Note: This bug is displayed in read-only format because the product is no longer active in Red Hat Bugzilla.

Bug 1949470

Summary: Limit the number of pivot retries
Product: [oVirt] vdsm Reporter: Nir Soffer <nsoffer>
Component: GeneralAssignee: Nir Soffer <nsoffer>
Status: CLOSED DEFERRED QA Contact: Evelina Shames <eshames>
Severity: medium Docs Contact:
Priority: unspecified    
Version: 4.40.60.3CC: ahadas, bugs, eshames, sfishbai
Target Milestone: ---Keywords: ZStream
Target Release: ---Flags: pm-rhel: ovirt-4.5?
Hardware: Unspecified   
OS: Unspecified   
Whiteboard:
Fixed In Version: Doc Type: If docs needed, set a value
Doc Text:
Story Points: ---
Clone Of: Environment:
Last Closed: 2022-05-23 11:09:37 UTC Type: Bug
Regression: --- Mount Type: ---
Documentation: --- CRM:
Verified Versions: Category: ---
oVirt Team: Storage RHEL 7.3 requirements from Atomic Host:
Cloudforms Team: --- Target Upstream Version:
Embargoed:

Description Nir Soffer 2021-04-14 11:13:57 UTC
Description of problem:

In bug 1857347 we tried to fix a case when libvirt block commit job failed
with unrecoverable error. Unfortunately the fix was not correct, making the
situation even worse, bug 1945675. The fix was reverted and now vdsm is
retrying pivot after unexpected errors.

Retrying proved very useful to mitigate temporary errors, for example
bug 1945635, when libvirt block job is flipping states between "ready" and
"standby". Testing show that in all cases the pivot was successful in the
second retry.

However if the libvirt error is not temporary, retrying will not help and
the operation will never complete.
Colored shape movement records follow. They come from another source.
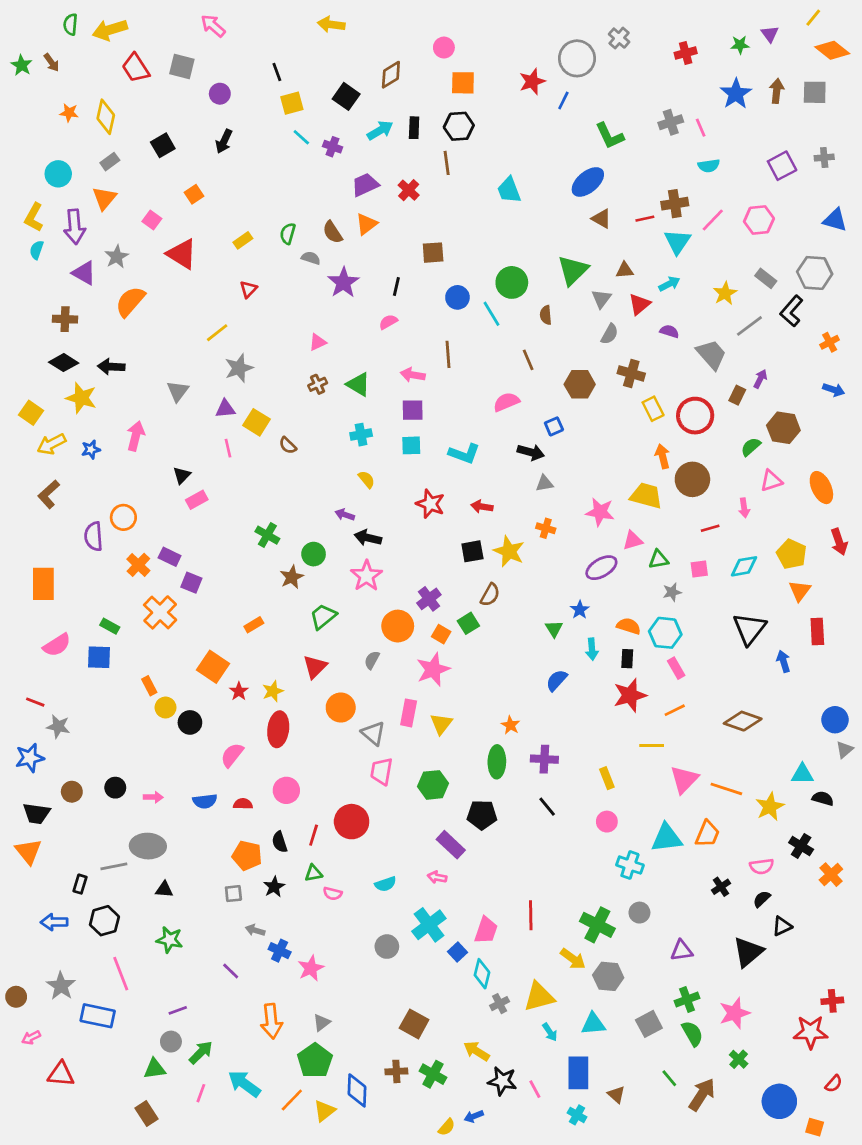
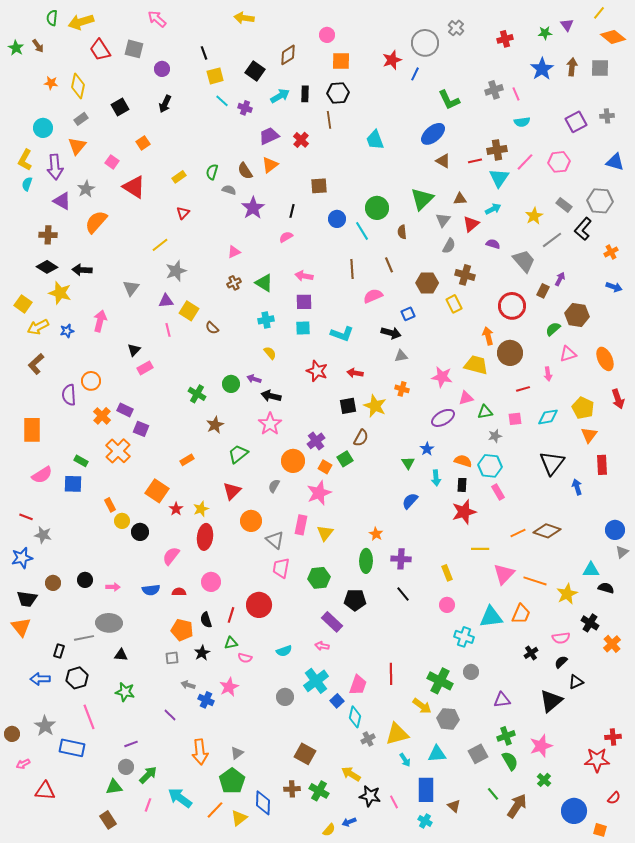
brown line: (448, 354) -> (352, 269), moved
yellow rectangle: (653, 409) -> (454, 304), moved
green circle: (314, 554) -> (231, 384), moved
orange line: (675, 710) -> (518, 533), moved
pink star: (311, 968) -> (229, 687), moved

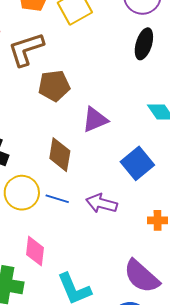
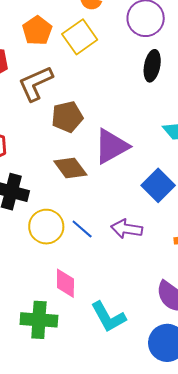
purple triangle: (95, 120) -> (111, 146), size x1.4
brown diamond: (60, 155) -> (70, 168), moved, turned -40
blue line: (57, 199) -> (82, 229), turned 30

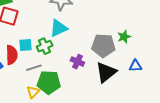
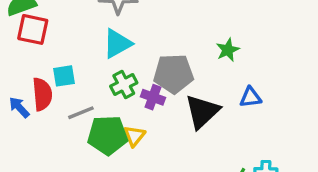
green cross: (45, 46) -> (124, 84), moved
gray pentagon: (103, 46) -> (173, 74), moved
yellow triangle: (33, 92) -> (134, 136), moved

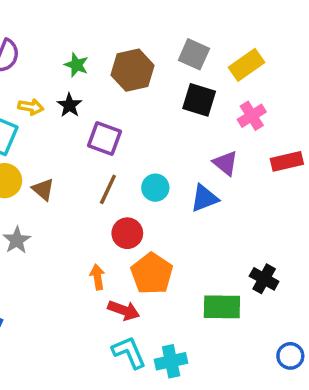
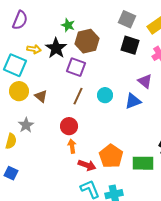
green star: (76, 65) -> (68, 25), moved
brown hexagon: (133, 70) -> (87, 41), moved
black star: (69, 105) -> (56, 48), size x1.5
red circle: (127, 233) -> (69, 126), moved
orange pentagon: (152, 274) -> (111, 156), moved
In this case vdsm need to abort the
current libvirt block job and fail the merge operation.

We don't have a way to detect unrecoverable error in libvirt, since the error
is typically caused by a bug in qemu or libvirt so libvirt reports internal
error for all unexpected cases.

The only way to tell if the error is recoverable is to retry the operation,
and fail after several retries.

I think the best way to fix this is:

- Keep the cleanup method in the job (e.g. "pivot", "abort")
- Keep the number of pivot attempts in the job (like extend attempts)
- When pivot fails, increase the pivot attempt counter.
- When starting cleanup, if pivot attempt counter exceed the maximum value,
  change the job cleanup method to "abort". From this point, the job
  will try to abort the libvirt block job without the pivot flag.
- There is no limit the the number of abort attempts, we must not
  leave libvirt block job running.

Expected flow, starting at the point we start the cleanup, assuming
maximum 3 pivot attempts (the actual number of retries may need to be
larger):

00:00 try to pivot, fail: wait for next update
00:15 try to pivot, fail: wait for next update
00:30 try to pivot, fail: switch job to cleanup="abort"
00:45 try to avbort, fail: wait for next update
01:00 try to avbort, fail: wait for next update
01:15 try to abort, success: untrack job

Comment 3 Eyal Shenitzky 2021-10-21 11:03:23 UTC
This fix can solve a theoretical loop of retries due to a consistent failure to perform the pivot operation on libvirt side.
Therefore, severity is lowered to medium.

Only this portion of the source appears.